The mysterious existence of the giant shipworm has been known for more than 200 years, but until now, no scientists have been able to uncover the creature themselves.
Daniel Distel and his team of scientists from the U.S., France and the Philippines published their findings about the specimen —which isn't technically a worm but a bivalve — in the Proceedings of the National Academy of Sciences Monday.
After pinpointing the mollusks’ whereabouts, they trekked to a marine bay in Mindanao, Philippines, to discover the rare specimens encased in hard mollusks buried in the mud.
“It’s like finding the lost elephant graveyard or finding a dinosaur wandering around, live,” Distel told the New York Times.
To examine the shipworm, the team had to carefully dissect it from its shell.
What came out was a long, slimy, beefy, dark black specimen.
Distel likened the process to “opening a soft-boiled egg.”
Another team member, University of Utah medicinal chemistry research professor Margo Haywood, said the shipworm was nearly as heavy as a branch.
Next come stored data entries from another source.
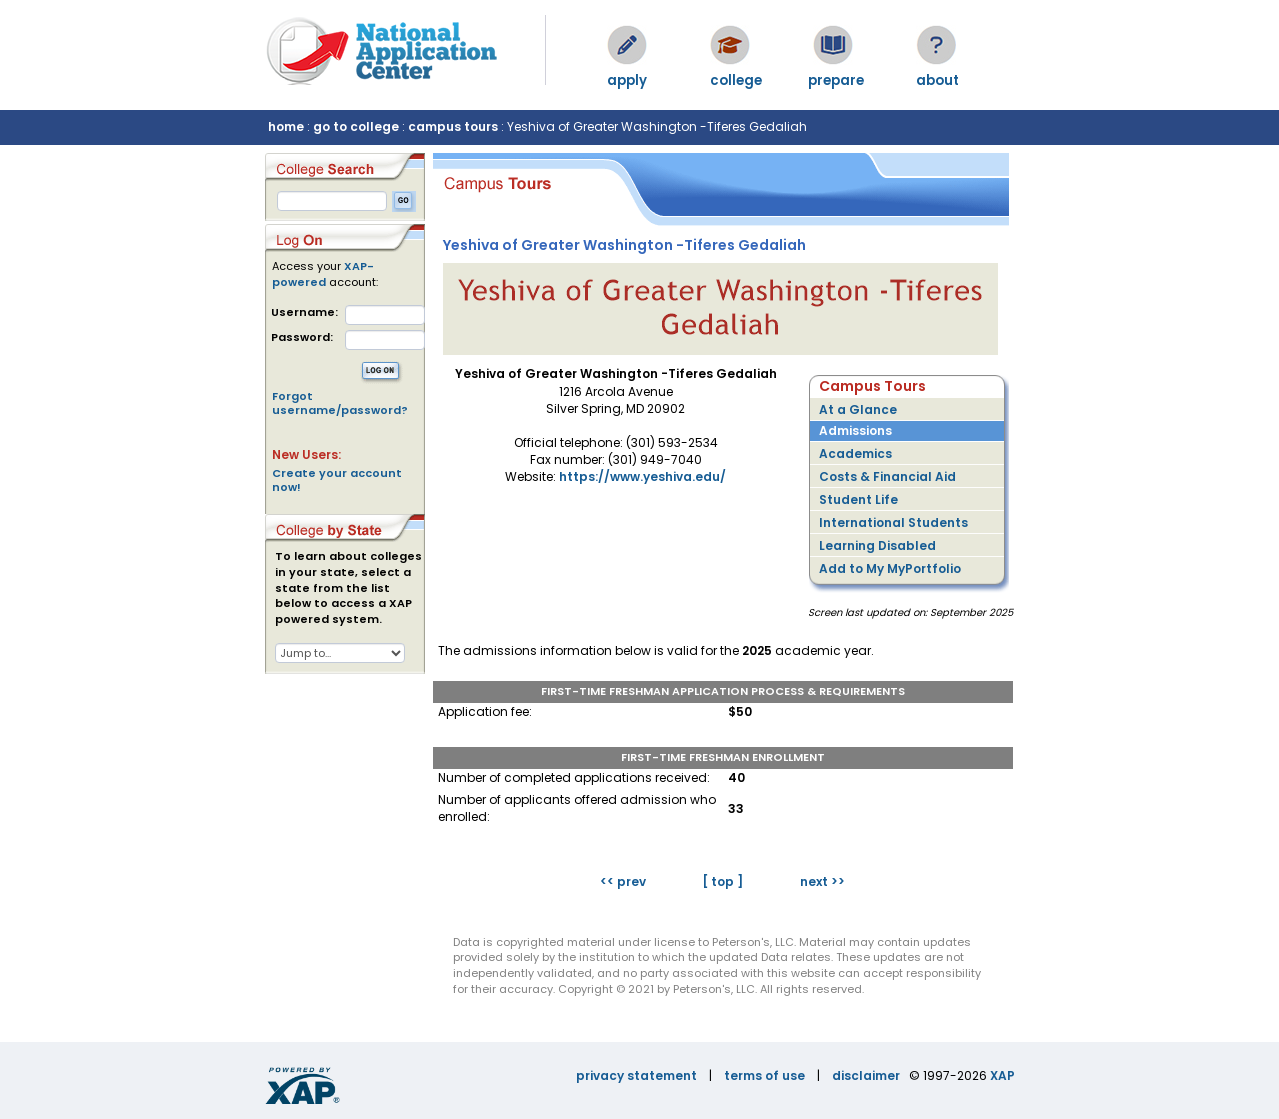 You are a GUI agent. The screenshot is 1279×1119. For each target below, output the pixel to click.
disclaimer (866, 1075)
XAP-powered (323, 274)
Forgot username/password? (340, 403)
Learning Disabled (877, 545)
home (286, 126)
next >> (822, 881)
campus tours (453, 126)
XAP (1002, 1075)
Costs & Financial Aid (887, 476)
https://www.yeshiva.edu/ (642, 476)
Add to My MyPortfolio (890, 568)
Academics (855, 453)
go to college (356, 126)
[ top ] (722, 881)
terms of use (764, 1075)
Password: (302, 337)
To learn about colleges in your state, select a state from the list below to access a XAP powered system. (348, 588)
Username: (304, 312)
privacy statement (636, 1075)
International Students (893, 522)
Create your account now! (337, 480)
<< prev (623, 881)
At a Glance (858, 409)
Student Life (858, 499) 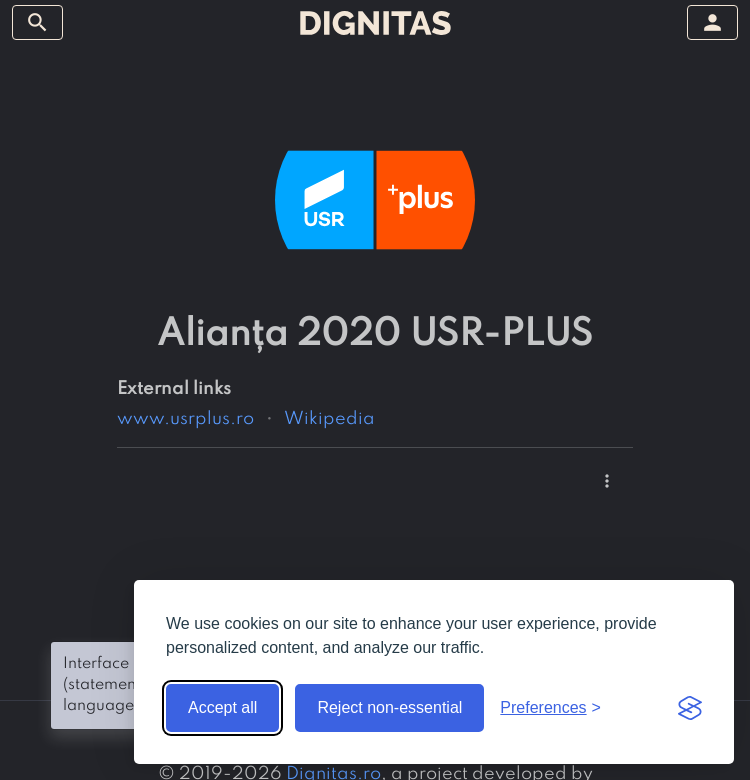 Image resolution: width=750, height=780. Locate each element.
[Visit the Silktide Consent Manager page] (690, 708)
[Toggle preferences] (550, 708)
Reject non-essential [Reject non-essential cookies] (389, 707)
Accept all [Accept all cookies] (222, 707)
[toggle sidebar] (37, 22)
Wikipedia (329, 419)
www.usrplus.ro (185, 419)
But a fully-grown one could grow to be 3.3 feet long.
When trying to understand the shipworm’s mode of survival, they were surprised to find that the newly discovered creature had a tiny digestive system and relies on bacteria in its gills that use hydrogen sulfide in the water for energy.
“Gigantism is usually an indication of ample nutrients,” Distel told the Guardian.
Haywood said it’s possible the consumed hydrogen sulfide came from rotting wood or other organic matter in the specimen’s environment.
Still, there are many questions surrounding the shipworm’s discovery and its symbiotic relationship with the chemicals.